Dataset entries:
------------------------

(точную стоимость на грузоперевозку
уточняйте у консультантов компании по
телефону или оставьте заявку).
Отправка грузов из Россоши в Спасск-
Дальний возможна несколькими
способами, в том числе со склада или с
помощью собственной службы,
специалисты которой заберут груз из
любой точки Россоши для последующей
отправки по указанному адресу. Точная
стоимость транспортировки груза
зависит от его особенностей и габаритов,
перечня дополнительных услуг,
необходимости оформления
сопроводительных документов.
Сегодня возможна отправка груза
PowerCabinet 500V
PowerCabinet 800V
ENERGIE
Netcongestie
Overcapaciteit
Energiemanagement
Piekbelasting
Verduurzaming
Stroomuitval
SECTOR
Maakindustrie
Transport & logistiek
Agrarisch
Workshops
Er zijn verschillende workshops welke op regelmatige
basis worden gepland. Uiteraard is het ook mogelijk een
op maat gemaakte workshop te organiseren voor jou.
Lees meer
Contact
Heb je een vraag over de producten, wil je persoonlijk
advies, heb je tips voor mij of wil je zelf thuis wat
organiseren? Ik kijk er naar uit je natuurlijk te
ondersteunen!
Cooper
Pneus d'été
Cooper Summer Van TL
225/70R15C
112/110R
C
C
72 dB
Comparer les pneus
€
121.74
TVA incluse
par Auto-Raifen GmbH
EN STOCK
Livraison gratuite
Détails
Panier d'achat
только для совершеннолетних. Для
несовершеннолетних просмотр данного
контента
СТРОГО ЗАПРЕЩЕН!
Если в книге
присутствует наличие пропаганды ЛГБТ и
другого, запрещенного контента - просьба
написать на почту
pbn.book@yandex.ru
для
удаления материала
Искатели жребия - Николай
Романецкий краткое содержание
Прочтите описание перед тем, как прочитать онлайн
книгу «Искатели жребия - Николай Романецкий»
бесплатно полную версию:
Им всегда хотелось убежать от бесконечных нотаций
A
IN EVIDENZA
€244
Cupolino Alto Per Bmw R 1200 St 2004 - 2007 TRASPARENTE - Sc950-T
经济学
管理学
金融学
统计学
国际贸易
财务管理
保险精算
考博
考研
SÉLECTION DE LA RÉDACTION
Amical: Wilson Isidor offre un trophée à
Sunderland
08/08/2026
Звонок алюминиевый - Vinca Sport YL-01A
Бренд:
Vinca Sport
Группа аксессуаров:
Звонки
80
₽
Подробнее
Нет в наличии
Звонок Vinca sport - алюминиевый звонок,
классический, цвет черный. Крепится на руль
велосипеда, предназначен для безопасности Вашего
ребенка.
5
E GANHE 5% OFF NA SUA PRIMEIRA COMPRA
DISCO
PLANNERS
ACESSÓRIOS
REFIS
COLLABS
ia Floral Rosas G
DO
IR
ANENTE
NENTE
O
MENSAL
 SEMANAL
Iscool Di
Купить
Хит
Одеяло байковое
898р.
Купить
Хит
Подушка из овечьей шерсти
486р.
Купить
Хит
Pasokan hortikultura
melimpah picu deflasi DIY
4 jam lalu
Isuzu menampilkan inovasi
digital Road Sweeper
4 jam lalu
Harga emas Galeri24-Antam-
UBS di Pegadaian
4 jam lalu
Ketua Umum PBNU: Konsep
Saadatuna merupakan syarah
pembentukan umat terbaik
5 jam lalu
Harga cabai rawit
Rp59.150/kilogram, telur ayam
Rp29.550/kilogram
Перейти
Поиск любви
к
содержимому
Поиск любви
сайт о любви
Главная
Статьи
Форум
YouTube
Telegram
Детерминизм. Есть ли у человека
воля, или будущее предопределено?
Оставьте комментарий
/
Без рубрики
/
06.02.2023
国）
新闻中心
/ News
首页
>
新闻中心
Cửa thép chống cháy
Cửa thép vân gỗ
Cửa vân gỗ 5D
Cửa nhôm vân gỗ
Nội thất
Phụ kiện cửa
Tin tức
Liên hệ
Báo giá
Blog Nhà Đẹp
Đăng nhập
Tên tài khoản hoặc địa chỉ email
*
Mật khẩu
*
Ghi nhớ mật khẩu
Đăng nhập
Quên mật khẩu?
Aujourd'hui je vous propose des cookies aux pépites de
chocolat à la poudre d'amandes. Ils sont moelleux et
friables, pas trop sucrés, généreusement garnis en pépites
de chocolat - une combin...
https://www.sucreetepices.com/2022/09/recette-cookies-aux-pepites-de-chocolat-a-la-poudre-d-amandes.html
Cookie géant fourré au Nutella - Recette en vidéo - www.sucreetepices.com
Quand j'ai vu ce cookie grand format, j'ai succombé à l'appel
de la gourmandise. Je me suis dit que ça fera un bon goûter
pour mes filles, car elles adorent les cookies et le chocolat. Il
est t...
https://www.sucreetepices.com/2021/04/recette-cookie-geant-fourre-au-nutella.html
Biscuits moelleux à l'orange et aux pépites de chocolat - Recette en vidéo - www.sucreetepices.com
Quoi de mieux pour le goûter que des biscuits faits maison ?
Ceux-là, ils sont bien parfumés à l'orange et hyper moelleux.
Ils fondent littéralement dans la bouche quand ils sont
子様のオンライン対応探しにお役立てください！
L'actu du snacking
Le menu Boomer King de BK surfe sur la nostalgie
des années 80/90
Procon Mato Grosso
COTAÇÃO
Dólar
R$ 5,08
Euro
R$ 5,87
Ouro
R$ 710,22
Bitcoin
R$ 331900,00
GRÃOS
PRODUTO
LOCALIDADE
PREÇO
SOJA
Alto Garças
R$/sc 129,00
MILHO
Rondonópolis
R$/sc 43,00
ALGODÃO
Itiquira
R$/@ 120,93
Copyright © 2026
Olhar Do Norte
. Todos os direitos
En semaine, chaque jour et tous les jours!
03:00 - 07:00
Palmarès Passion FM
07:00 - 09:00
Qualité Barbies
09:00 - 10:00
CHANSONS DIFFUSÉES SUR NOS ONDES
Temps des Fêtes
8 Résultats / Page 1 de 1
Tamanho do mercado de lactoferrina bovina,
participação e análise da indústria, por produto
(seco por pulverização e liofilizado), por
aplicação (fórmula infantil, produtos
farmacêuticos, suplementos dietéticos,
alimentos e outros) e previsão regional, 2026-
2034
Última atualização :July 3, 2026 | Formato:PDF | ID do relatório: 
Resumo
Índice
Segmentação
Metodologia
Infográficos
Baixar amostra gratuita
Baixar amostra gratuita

------------------------

- [Problem to work on]
Search the data above for the string "Alto". Report every line where it is found.

- [Exercise output]
Cupolino Alto Per Bmw R 1200 St 2004 - 2007 TRASPARENTE - Sc950-T
Alto Garças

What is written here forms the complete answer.